The Cook Awakening

The Blessing of Impermanence

March 25, 2019
Posted in: Life on Life's Terms, Living with Health Challenges, Seasonal Change, Spiritual Practice

“I’m afraid if I really allow myself to feel what’s going on with me, the feelings will never stop. I’ll be lost, forever weeping or shaking, and I’ll never feel good again.”

I think we all experience some version of this. I know my clients do. I do! Even though the path through this “resistance to what is” is very familiar to me, I still have to navigate some version of “I don’t want to feel this!” when unpleasant emotions arise.

It’s natural. It’s human. So, before I proceed any further, please know that. There’s no criticism needed in this scenario. My goal is to tenderly support you in being utterly human, in all it’s aspects. It’s what your soul took birth to be.

However, the resistance to feeling can lead us into greater suffering than is actually necessary.

My dad played American football in high school. I remember him telling us the story about the time he broke his arm, and didn’t know it for two weeks. He continued to play during that time.

He broke his arm and didn’t know it for two weeks. Now, that’s resisting pain!

Once they figured out that something was wrong, he had ground the bone around the fracture to little bits. He wore a cast for over a year in order to heal. (He continued to play football the entire time, and broke the cast a number of times. His doctors would replace it, and he’d keep playing.)

He grew up in an environment where it was clear — you do not feel your pain. I won’t go deeper into that, there’s ancestral patterns I’ve been working with for years that led to his high tolerance for discomfort. My point in using this example is simple.

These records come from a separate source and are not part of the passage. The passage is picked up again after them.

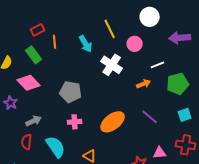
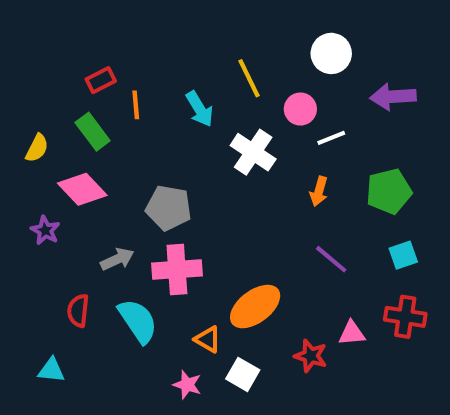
white line: (158, 65) -> (331, 138), moved
orange arrow: (144, 84) -> (319, 191), turned 128
gray arrow: (34, 121) -> (117, 259), moved
pink cross: (75, 122) -> (177, 269), size x1.6
orange ellipse: (113, 122) -> (255, 307), moved

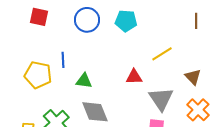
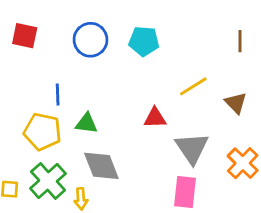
yellow pentagon: (38, 75) -> (43, 132), moved
brown triangle: (193, 77) -> (236, 103), moved

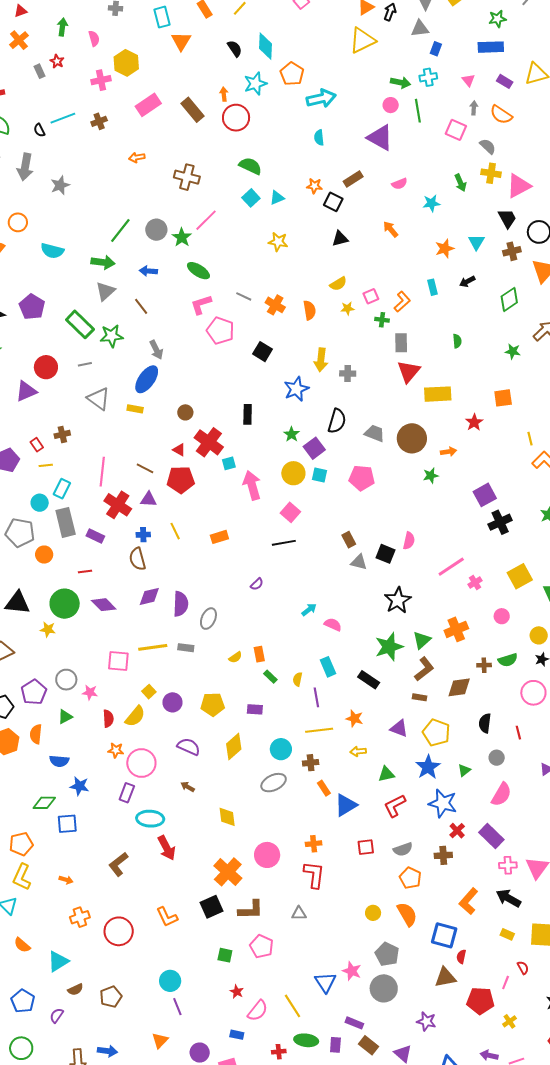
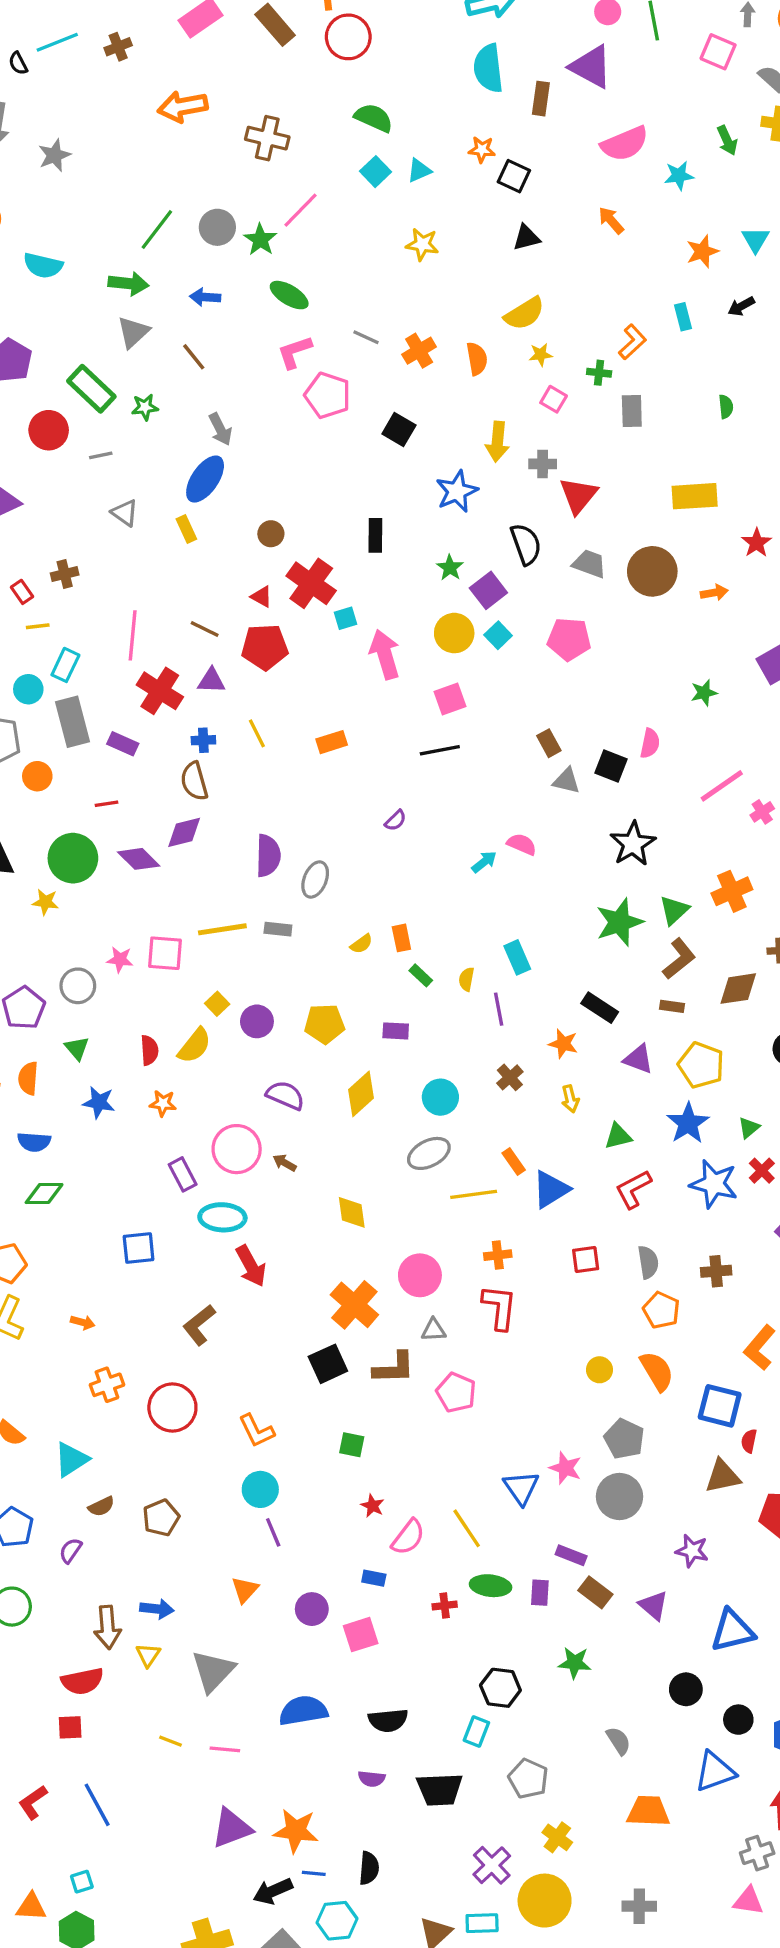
cyan semicircle: (319, 138) -> (488, 68), size x1.8
orange arrow: (137, 158) -> (183, 107), size x1.8
brown rectangle: (353, 179) -> (541, 99), moved, turned -48
pink semicircle: (399, 184) -> (625, 144), size x1.8
yellow semicircle: (338, 284) -> (524, 314), size x1.4
pink square: (371, 296) -> (554, 399), moved, turned -35
orange cross: (275, 305) -> (419, 351), turned 30
green star: (112, 336) -> (145, 407), size x0.7
red circle: (46, 367) -> (49, 430), moved
red triangle: (409, 371) -> (578, 495), moved
gray triangle: (99, 399) -> (125, 513), size x0.7
yellow rectangle: (135, 409) -> (186, 529), turned 56
black semicircle: (337, 421) -> (526, 544), turned -35
cyan square: (320, 475) -> (498, 635), turned 35
green star: (431, 476) -> (704, 693), moved
pink square: (290, 512) -> (450, 699), turned 30
purple diamond: (149, 596) -> (184, 832), moved
pink semicircle: (333, 624) -> (522, 844), moved
black rectangle: (369, 680) -> (600, 1008), moved
pink star: (90, 692) -> (120, 960), moved
green triangle: (65, 717) -> (77, 1048), turned -42
yellow line: (319, 730) -> (474, 1194), moved
yellow arrow: (358, 751) -> (570, 1099), turned -98
blue semicircle: (59, 761) -> (34, 1142), moved
pink circle: (141, 763) -> (237, 1149), moved
brown cross: (311, 763) -> (510, 1077), moved, turned -35
blue star: (79, 786) -> (99, 1102), moved
purple rectangle: (127, 793) -> (183, 1174), turned -48
blue square: (67, 824) -> (139, 1248), moved
red cross: (457, 831) -> (762, 1171), moved
gray semicircle: (403, 849) -> (648, 1262), turned -78
brown L-shape: (118, 864) -> (199, 1325), moved
gray triangle: (299, 913) -> (434, 1330), moved
orange L-shape: (167, 917) -> (256, 1431), moved
pink pentagon: (262, 946) -> (456, 1393), moved

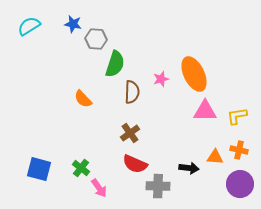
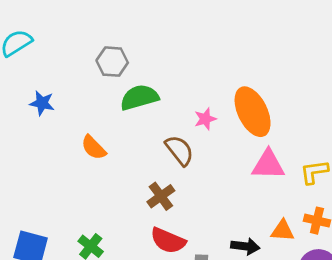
blue star: (73, 24) -> (42, 103), moved
green semicircle: (115, 64) -> (139, 97), turned -124
brown semicircle: (132, 92) -> (179, 150), moved, turned -40

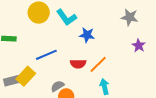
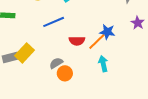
blue star: (87, 35) -> (107, 32), moved
blue line: (46, 55) -> (54, 22), moved

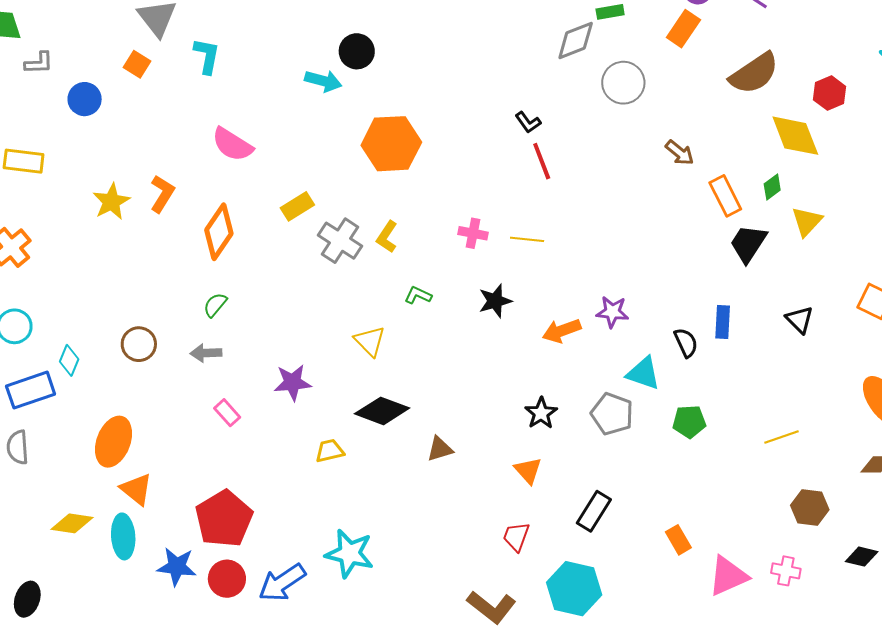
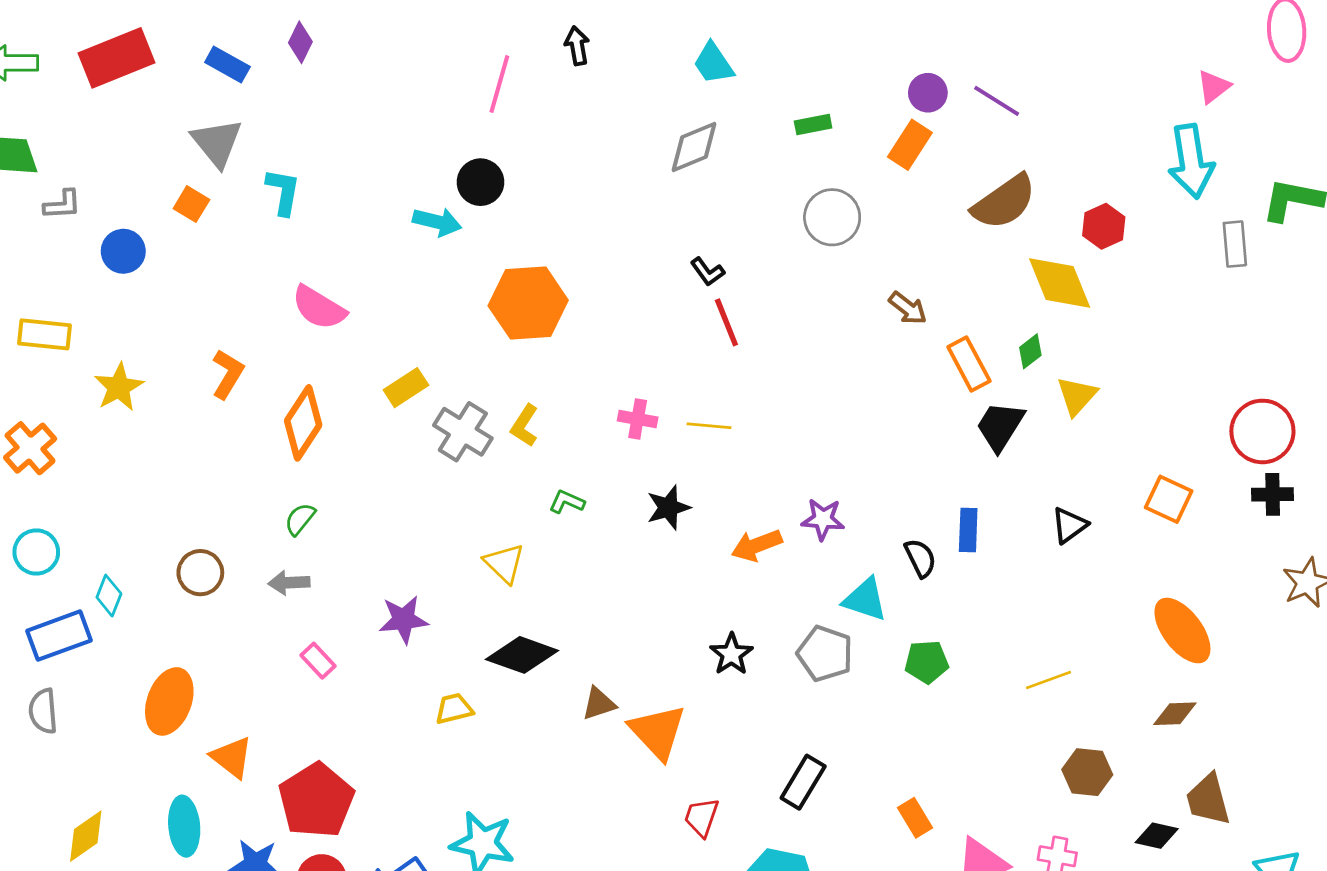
gray diamond: (576, 40) -> (694, 147), moved
yellow star: (111, 202) -> (119, 387), moved
black triangle: (799, 320) -> (1069, 525), turned 40
orange triangle: (528, 470) -> (658, 732), moved, size x1.6
orange triangle: (136, 489) -> (232, 757), moved
yellow diamond: (72, 523) -> (86, 836), moved, turned -42

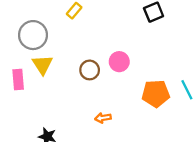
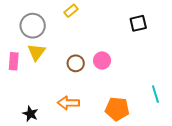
orange pentagon: (156, 94) -> (117, 109), moved
orange arrow: (103, 118) -> (68, 103), moved, size x1.5

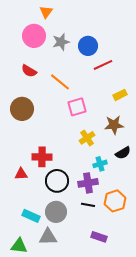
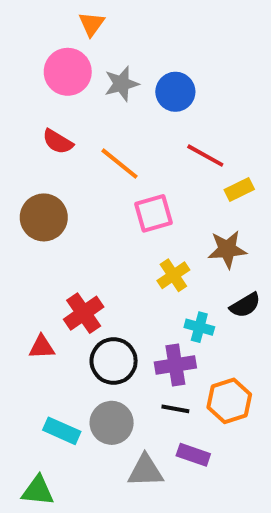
red line: (103, 65) -> (205, 156), moved, turned 54
red cross: (42, 157) -> (84, 313), turned -36
cyan cross: (100, 164) -> (199, 327), turned 32
gray triangle: (48, 237) -> (145, 471), moved
purple rectangle: (99, 237) -> (193, 455), moved

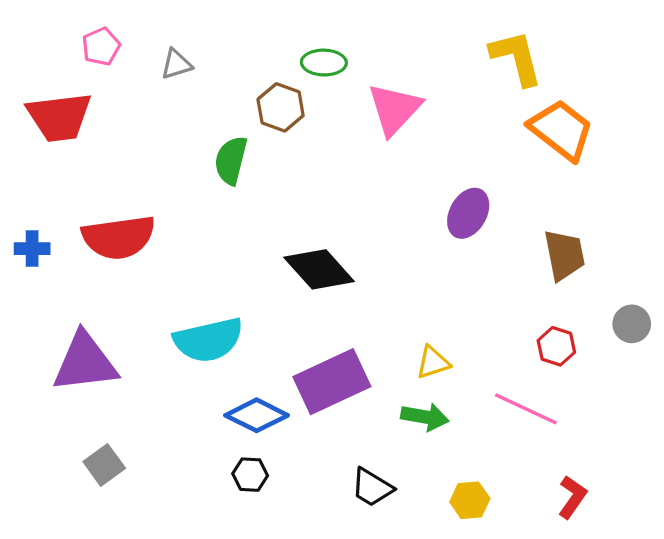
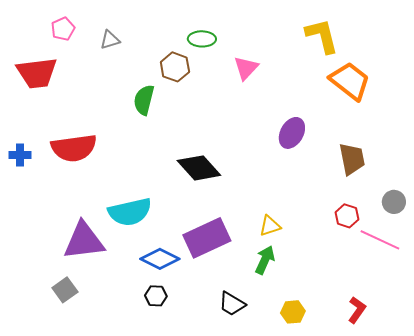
pink triangle: (394, 109) -> (246, 68), size x0.7
purple triangle: (85, 362) -> (84, 241), moved
pink line: (526, 409) -> (380, 240), moved
green arrow: (425, 417) -> (265, 260), turned -76

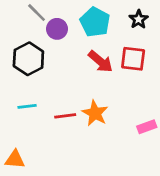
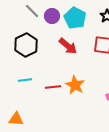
purple circle: (57, 29) -> (52, 16), moved
red arrow: (100, 62) -> (68, 46), moved

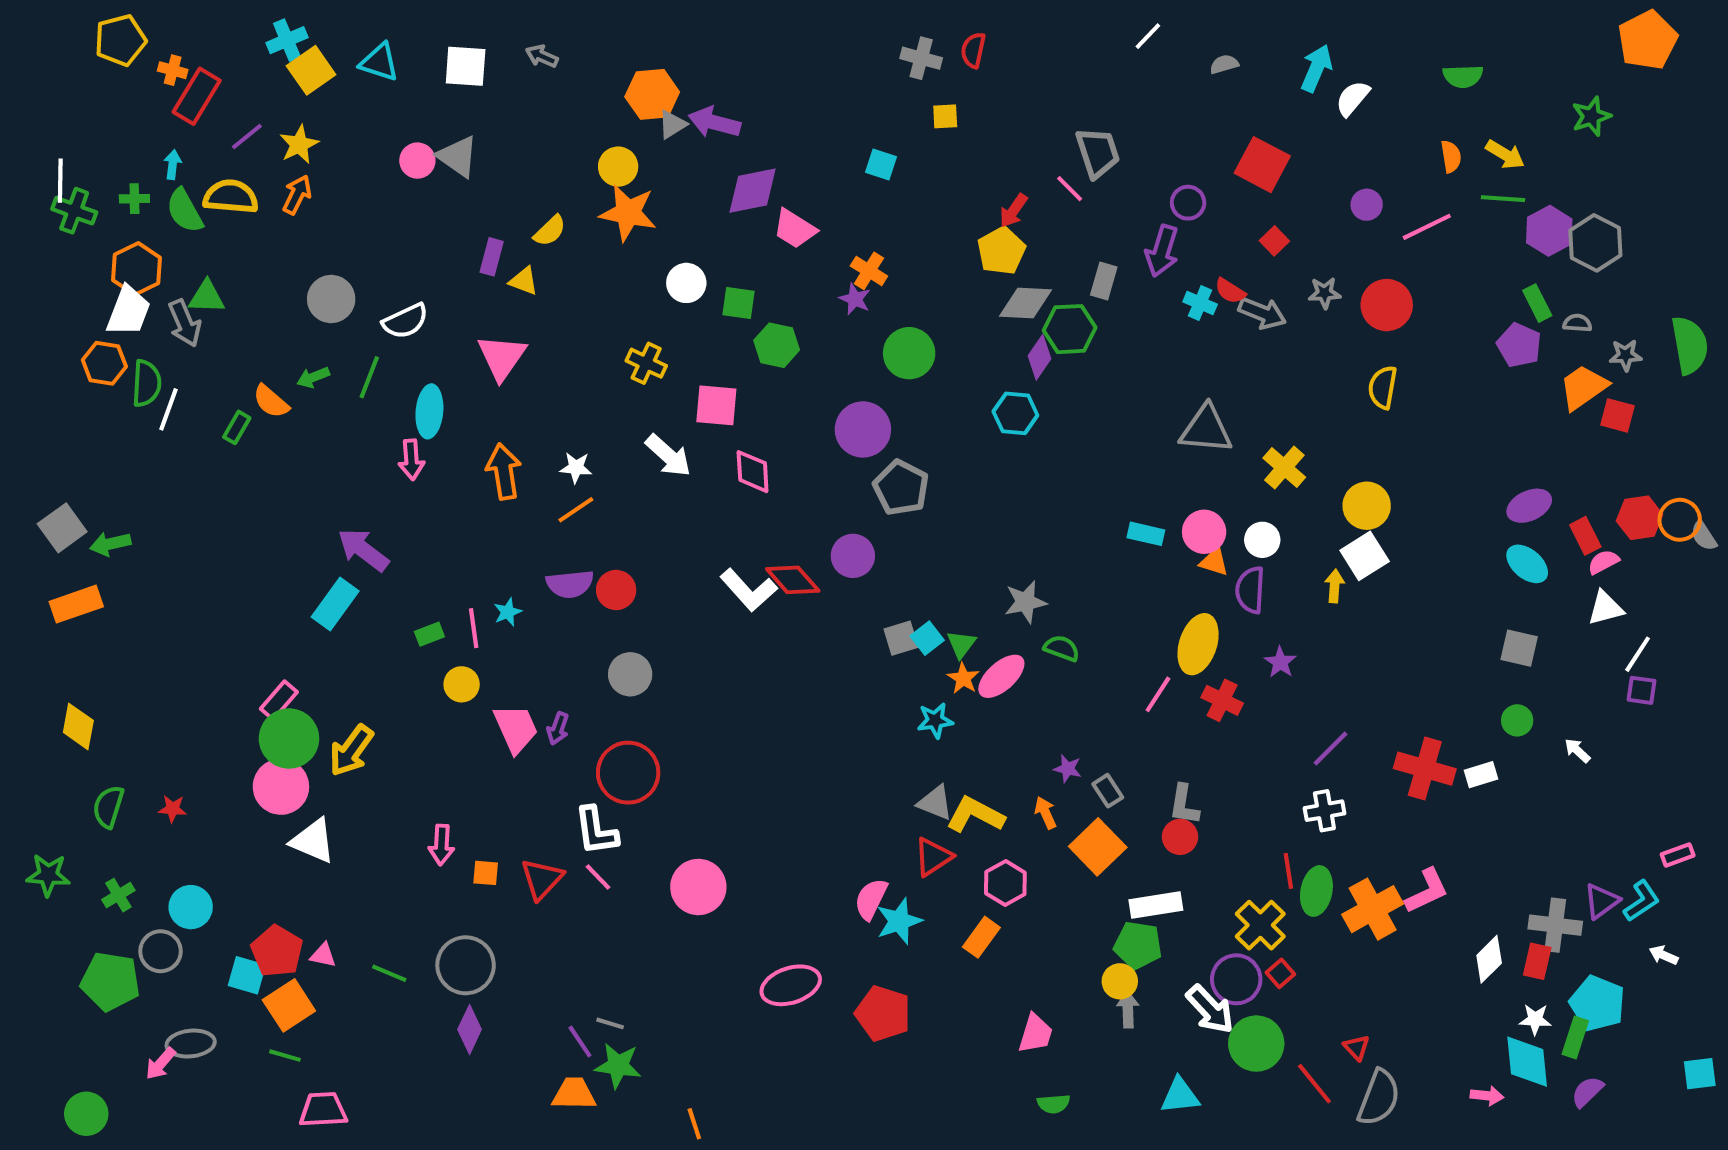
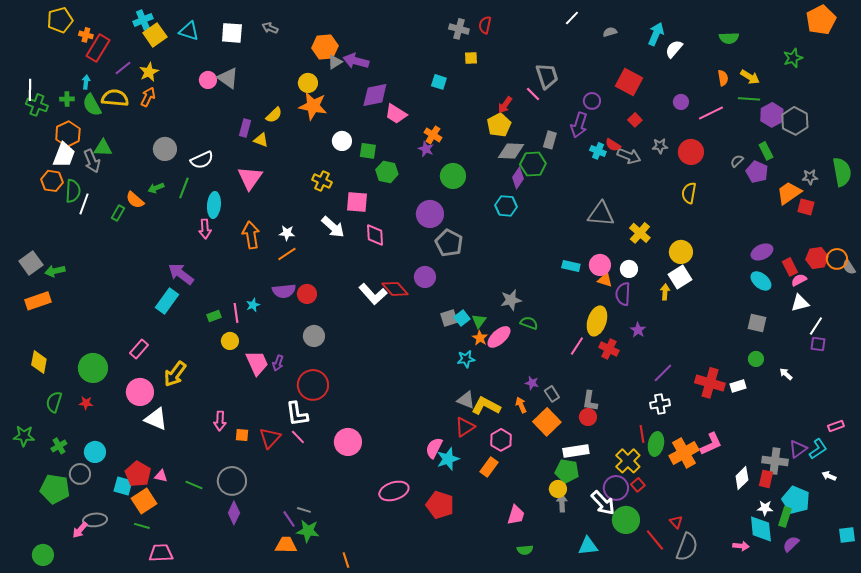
gray semicircle: (1577, 323) -> (737, 161), moved, turned -48
green circle: (289, 738) -> (93, 368), moved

If he’d been able to experience his pain when he first felt it he’d have known something was wrong, and he’d only have had to wear a cast for 6 — 8 weeks. Compared to over a year. My suspicion is that if he’d taken a break from playing football, he would have healed faster, too.

This is a pretty concrete example that carries over into the realm of other kinds of human feelings. How it works in the case of emotions is a bit different, though.

The geese are easy with the day’s end

There’s a core truth taught in many spiritual paths. It’s often experienced as a truth that people don’t like, but it has a vast benefit as well.

“All conditioned things are impermanent — when one sees this with wisdom, one turns away from suffering.” ~ Gautama Buddha

Most people hear this and think, “I don’t want to know that I will lose my youth! That my mother won’t live forever! etc”

But, in the case of our feelings, impermanence is a great blessing. It means this fear or sorrow cannot last forever.

We can make it last a longer time, though. Carl Jung said, “what you resist not only persists, but will grow in size.” So, they’ll still be impermanent, but perhaps not the way you want. They can change and get more intense before they pass. If they’re not allowed and held with love, they may not pass until you do.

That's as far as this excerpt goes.